Educational Psychologists (EPs) are professional psychologists with specialist training in child development, how children learn, their emotions, behaviour and how environments affect learning. They work closely with parents and carers, Early Years settings, schools and colleges to help children and young people aged from 0-25 who might be having difficulties with:
Confidence and motivation
Communication and friendships
The aim of the EP is to ensure the young people of Southampton have the equality of access and opportunity they need to flourish within education and beyond. EPs work together with you, your child, and their school or college to help plan a positive way forward.
All Southampton schools and colleges are linked to an EP (or a supervised trainee EP). Parents or carers should contact the Special Educational Needs Co-ordinator (SENCo) at their child’s school or college to raise concerns.
All EPs must be registered with the Health and Care Professions Council.
How it works
Step one – Request
A member of staff from your child’s school or college will talk to you about whether a request for EP involvement should be made to support your child. Once this is agreed, the SENCo will ask for your signed consent before the EP becomes directly involved. If you are happy, a consultation will then be arranged. This is a joint problem-solving meeting between the EP, parents and carers, the class teacher and any key adults working closely with your child to share concerns.
Step two – Psychological consultation
This might be through a face-to-face meeting in school, a home visit, or a video call. During this meeting, the EP will listen and ask a range of questions to gather information from everyone so the group can gain a deeper understanding of your child’s needs and start to plan next steps.

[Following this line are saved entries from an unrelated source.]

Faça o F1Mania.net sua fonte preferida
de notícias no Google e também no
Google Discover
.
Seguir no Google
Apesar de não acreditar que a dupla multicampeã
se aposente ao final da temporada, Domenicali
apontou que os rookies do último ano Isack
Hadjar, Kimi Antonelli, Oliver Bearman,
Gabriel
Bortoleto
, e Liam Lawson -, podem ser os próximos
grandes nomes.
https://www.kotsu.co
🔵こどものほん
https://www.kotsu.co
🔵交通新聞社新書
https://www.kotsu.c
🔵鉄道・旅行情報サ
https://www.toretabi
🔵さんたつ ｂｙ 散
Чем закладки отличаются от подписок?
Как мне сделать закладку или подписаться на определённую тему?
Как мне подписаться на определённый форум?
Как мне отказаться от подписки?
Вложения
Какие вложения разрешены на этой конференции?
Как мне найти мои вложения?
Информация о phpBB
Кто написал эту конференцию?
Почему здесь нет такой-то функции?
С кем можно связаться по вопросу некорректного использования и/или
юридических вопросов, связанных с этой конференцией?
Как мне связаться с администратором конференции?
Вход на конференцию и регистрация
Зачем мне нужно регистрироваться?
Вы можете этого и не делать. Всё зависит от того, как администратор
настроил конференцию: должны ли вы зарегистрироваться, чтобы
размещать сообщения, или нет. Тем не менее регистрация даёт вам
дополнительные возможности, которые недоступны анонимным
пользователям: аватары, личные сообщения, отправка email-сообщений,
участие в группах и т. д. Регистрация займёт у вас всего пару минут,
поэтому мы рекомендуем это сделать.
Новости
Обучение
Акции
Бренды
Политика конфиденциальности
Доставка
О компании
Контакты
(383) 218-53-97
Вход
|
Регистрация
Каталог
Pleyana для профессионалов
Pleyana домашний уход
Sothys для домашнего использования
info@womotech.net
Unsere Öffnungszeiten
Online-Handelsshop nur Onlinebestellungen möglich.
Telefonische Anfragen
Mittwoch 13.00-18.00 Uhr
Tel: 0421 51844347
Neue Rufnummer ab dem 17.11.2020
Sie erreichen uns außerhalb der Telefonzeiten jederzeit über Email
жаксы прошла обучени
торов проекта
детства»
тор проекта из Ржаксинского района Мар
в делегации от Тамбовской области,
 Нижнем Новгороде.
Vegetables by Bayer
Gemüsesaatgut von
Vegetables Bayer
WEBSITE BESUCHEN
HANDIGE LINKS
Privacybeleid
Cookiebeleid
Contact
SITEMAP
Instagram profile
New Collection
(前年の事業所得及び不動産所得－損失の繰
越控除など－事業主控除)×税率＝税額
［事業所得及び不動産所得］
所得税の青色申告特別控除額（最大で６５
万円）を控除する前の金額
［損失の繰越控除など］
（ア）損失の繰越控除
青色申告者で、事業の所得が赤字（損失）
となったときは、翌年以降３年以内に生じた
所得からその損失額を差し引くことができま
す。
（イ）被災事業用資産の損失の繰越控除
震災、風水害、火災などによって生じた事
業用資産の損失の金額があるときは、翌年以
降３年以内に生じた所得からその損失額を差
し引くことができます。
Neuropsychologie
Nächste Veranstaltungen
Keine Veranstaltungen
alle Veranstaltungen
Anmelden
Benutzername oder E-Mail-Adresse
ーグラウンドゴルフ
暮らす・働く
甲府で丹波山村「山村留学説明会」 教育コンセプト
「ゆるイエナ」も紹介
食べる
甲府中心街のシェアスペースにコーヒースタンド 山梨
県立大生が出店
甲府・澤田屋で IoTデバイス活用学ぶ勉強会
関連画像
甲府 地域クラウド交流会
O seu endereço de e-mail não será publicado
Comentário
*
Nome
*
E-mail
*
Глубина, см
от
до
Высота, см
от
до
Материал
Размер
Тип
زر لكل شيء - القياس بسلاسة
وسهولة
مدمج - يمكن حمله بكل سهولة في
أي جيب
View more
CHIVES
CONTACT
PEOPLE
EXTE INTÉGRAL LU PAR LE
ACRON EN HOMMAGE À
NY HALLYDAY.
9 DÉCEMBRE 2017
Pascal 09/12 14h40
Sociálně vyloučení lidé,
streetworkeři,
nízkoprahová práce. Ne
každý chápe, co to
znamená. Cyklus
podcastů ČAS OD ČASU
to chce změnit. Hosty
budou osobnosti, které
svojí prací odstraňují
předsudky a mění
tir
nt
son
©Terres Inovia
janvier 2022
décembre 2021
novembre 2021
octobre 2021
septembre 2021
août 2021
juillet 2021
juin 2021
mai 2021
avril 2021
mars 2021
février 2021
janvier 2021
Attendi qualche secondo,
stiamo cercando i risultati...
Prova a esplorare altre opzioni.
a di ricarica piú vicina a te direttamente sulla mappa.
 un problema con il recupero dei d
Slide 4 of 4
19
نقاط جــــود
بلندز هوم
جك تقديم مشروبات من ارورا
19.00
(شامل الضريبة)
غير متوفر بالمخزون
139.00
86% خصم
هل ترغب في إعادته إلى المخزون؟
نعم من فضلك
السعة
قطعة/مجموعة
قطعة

We do not always need to see your child in order to help, but in some cases, the EP may need to carry out further assessment work. This could include classroom observations, analysis of schoolwork, questionnaires, curriculum-based assessments and use of recognised assessment tools. Children and young people often enjoy assessment activities with an EP as they are presented as fun and motivating activities.
Step three – Action planning
A discussion about jointly creating a realistic plan for your child might occur towards the end of the consultation or in a separate meeting following some further EP assessment work. This recorded action plan will include outcomes or targets for your child, along with potential strategies and interventions to help meet those targets. A date to jointly review this plan may also be agreed.
Step four – Review meeting
At this meeting, your child’s progress will be discussed and the action plan will be reviewed by everyone involved. The EP may then end their involvement and you and the educational setting will be provided with a written record.